**Your instructions**
Your answer must be an exact copy of the listing below.

*** Opening Data under study ***

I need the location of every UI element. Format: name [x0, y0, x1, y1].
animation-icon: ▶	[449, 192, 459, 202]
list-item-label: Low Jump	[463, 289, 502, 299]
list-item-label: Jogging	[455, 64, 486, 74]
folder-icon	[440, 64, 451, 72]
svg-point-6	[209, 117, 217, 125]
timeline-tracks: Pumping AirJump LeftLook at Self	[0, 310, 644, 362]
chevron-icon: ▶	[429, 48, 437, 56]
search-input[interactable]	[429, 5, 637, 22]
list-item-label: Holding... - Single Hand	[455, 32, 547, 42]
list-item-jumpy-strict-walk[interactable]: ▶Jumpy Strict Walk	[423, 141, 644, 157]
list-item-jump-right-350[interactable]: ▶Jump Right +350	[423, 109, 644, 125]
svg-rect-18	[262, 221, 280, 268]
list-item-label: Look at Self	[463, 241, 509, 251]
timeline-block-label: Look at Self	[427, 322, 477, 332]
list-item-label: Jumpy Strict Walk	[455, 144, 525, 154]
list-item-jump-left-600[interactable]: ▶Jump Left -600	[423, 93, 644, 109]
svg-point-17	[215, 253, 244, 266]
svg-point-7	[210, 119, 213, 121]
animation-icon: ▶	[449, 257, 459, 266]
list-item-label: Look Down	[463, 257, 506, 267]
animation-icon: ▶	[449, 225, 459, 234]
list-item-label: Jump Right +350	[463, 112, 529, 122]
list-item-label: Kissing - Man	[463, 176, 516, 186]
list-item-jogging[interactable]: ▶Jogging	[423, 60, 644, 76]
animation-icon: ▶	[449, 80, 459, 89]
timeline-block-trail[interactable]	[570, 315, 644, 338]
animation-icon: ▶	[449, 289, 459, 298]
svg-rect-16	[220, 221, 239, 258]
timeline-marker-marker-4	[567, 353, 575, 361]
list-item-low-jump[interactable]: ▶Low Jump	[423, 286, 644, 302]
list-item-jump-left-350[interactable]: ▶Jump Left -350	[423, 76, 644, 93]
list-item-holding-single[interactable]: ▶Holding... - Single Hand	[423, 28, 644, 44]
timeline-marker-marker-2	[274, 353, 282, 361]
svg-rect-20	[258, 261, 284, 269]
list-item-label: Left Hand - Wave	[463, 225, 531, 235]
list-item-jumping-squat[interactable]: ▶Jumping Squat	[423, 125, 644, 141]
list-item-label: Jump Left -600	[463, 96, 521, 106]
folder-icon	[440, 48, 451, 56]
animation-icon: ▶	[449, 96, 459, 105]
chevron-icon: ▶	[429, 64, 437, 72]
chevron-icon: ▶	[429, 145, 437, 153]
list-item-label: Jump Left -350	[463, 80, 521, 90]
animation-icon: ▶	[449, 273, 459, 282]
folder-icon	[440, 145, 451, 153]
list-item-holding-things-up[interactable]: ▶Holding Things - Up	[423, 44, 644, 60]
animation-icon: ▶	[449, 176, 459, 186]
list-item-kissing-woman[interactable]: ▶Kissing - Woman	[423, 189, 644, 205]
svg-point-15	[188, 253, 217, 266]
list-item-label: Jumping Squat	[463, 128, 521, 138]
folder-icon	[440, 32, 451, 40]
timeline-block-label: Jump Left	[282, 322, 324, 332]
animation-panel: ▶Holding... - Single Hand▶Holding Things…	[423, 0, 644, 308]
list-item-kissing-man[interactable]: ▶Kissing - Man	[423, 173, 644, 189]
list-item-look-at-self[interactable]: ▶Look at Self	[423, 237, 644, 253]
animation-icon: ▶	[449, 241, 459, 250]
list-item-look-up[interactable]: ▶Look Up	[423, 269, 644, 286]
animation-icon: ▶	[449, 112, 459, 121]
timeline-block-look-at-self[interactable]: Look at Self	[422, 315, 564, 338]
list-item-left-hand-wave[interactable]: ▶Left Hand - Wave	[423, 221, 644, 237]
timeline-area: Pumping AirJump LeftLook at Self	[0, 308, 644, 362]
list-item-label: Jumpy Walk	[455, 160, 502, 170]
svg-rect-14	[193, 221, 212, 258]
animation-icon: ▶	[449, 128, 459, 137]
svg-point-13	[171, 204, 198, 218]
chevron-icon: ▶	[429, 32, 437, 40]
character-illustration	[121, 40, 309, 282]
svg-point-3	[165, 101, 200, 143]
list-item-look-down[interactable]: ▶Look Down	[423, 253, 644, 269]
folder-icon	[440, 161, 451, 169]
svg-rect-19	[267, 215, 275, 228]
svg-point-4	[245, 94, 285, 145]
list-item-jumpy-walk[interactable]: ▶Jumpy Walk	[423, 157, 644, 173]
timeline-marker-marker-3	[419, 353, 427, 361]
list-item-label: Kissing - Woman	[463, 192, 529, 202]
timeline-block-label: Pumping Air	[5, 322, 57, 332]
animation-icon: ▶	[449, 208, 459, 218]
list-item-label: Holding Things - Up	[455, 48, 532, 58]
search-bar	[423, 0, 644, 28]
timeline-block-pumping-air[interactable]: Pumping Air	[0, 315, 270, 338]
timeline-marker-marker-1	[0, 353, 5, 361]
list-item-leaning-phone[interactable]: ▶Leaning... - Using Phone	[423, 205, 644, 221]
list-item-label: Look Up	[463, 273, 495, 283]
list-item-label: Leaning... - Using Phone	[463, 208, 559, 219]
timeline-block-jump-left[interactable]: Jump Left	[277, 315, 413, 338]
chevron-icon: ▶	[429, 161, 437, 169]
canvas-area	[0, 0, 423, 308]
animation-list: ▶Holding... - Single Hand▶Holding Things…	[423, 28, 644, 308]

*** Closing Data under study ***

**Solution for this problem**
I need the location of every UI element. Format: name [x0, y0, x1, y1].
animation-icon: ▶	[449, 192, 459, 202]
list-item-label: Low Jump	[463, 289, 502, 299]
list-item-label: Jogging	[455, 64, 486, 74]
folder-icon	[440, 64, 451, 72]
svg-point-6	[209, 117, 217, 125]
timeline-tracks: Pumping AirJump LeftLook at Self	[0, 310, 644, 362]
chevron-icon: ▶	[429, 48, 437, 56]
search-input[interactable]	[429, 5, 637, 22]
list-item-label: Holding... - Single Hand	[455, 32, 547, 42]
list-item-jumpy-strict-walk[interactable]: ▶Jumpy Strict Walk	[423, 141, 644, 157]
list-item-jump-right-350[interactable]: ▶Jump Right +350	[423, 109, 644, 125]
svg-rect-18	[262, 221, 280, 268]
list-item-label: Look at Self	[463, 241, 509, 251]
timeline-block-label: Look at Self	[427, 322, 477, 332]
list-item-label: Jumpy Strict Walk	[455, 144, 525, 154]
list-item-jump-left-600[interactable]: ▶Jump Left -600	[423, 93, 644, 109]
svg-point-17	[215, 253, 244, 266]
svg-point-7	[210, 119, 213, 121]
animation-icon: ▶	[449, 257, 459, 266]
list-item-label: Look Down	[463, 257, 506, 267]
animation-icon: ▶	[449, 225, 459, 234]
list-item-label: Jump Right +350	[463, 112, 529, 122]
list-item-label: Kissing - Man	[463, 176, 516, 186]
list-item-jogging[interactable]: ▶Jogging	[423, 60, 644, 76]
animation-icon: ▶	[449, 80, 459, 89]
timeline-block-trail[interactable]	[570, 315, 644, 338]
animation-icon: ▶	[449, 289, 459, 298]
svg-rect-16	[220, 221, 239, 258]
timeline-marker-marker-4	[567, 353, 575, 361]
list-item-low-jump[interactable]: ▶Low Jump	[423, 286, 644, 302]
list-item-jump-left-350[interactable]: ▶Jump Left -350	[423, 76, 644, 93]
list-item-holding-single[interactable]: ▶Holding... - Single Hand	[423, 28, 644, 44]
timeline-marker-marker-2	[274, 353, 282, 361]
svg-rect-20	[258, 261, 284, 269]
list-item-label: Left Hand - Wave	[463, 225, 531, 235]
list-item-jumping-squat[interactable]: ▶Jumping Squat	[423, 125, 644, 141]
list-item-label: Jump Left -600	[463, 96, 521, 106]
folder-icon	[440, 48, 451, 56]
animation-icon: ▶	[449, 96, 459, 105]
chevron-icon: ▶	[429, 64, 437, 72]
chevron-icon: ▶	[429, 145, 437, 153]
list-item-label: Jump Left -350	[463, 80, 521, 90]
animation-icon: ▶	[449, 273, 459, 282]
folder-icon	[440, 145, 451, 153]
list-item-holding-things-up[interactable]: ▶Holding Things - Up	[423, 44, 644, 60]
animation-icon: ▶	[449, 176, 459, 186]
list-item-kissing-woman[interactable]: ▶Kissing - Woman	[423, 189, 644, 205]
svg-point-15	[188, 253, 217, 266]
list-item-label: Jumping Squat	[463, 128, 521, 138]
folder-icon	[440, 32, 451, 40]
timeline-block-label: Jump Left	[282, 322, 324, 332]
animation-panel: ▶Holding... - Single Hand▶Holding Things…	[423, 0, 644, 308]
list-item-kissing-man[interactable]: ▶Kissing - Man	[423, 173, 644, 189]
list-item-look-at-self[interactable]: ▶Look at Self	[423, 237, 644, 253]
animation-icon: ▶	[449, 241, 459, 250]
list-item-look-up[interactable]: ▶Look Up	[423, 269, 644, 286]
animation-icon: ▶	[449, 112, 459, 121]
timeline-block-look-at-self[interactable]: Look at Self	[422, 315, 564, 338]
list-item-left-hand-wave[interactable]: ▶Left Hand - Wave	[423, 221, 644, 237]
timeline-area: Pumping AirJump LeftLook at Self	[0, 308, 644, 362]
list-item-label: Jumpy Walk	[455, 160, 502, 170]
svg-rect-14	[193, 221, 212, 258]
animation-icon: ▶	[449, 128, 459, 137]
svg-point-13	[171, 204, 198, 218]
chevron-icon: ▶	[429, 32, 437, 40]
character-illustration	[121, 40, 309, 282]
svg-point-3	[165, 101, 200, 143]
list-item-look-down[interactable]: ▶Look Down	[423, 253, 644, 269]
folder-icon	[440, 161, 451, 169]
svg-rect-19	[267, 215, 275, 228]
svg-point-4	[245, 94, 285, 145]
list-item-jumpy-walk[interactable]: ▶Jumpy Walk	[423, 157, 644, 173]
timeline-marker-marker-3	[419, 353, 427, 361]
list-item-label: Kissing - Woman	[463, 192, 529, 202]
timeline-block-label: Pumping Air	[5, 322, 57, 332]
animation-icon: ▶	[449, 208, 459, 218]
list-item-label: Holding Things - Up	[455, 48, 532, 58]
search-bar	[423, 0, 644, 28]
timeline-block-pumping-air[interactable]: Pumping Air	[0, 315, 270, 338]
timeline-marker-marker-1	[0, 353, 5, 361]
list-item-leaning-phone[interactable]: ▶Leaning... - Using Phone	[423, 205, 644, 221]
list-item-label: Look Up	[463, 273, 495, 283]
list-item-label: Leaning... - Using Phone	[463, 208, 559, 219]
timeline-block-jump-left[interactable]: Jump Left	[277, 315, 413, 338]
chevron-icon: ▶	[429, 161, 437, 169]
canvas-area	[0, 0, 423, 308]
animation-list: ▶Holding... - Single Hand▶Holding Things…	[423, 28, 644, 308]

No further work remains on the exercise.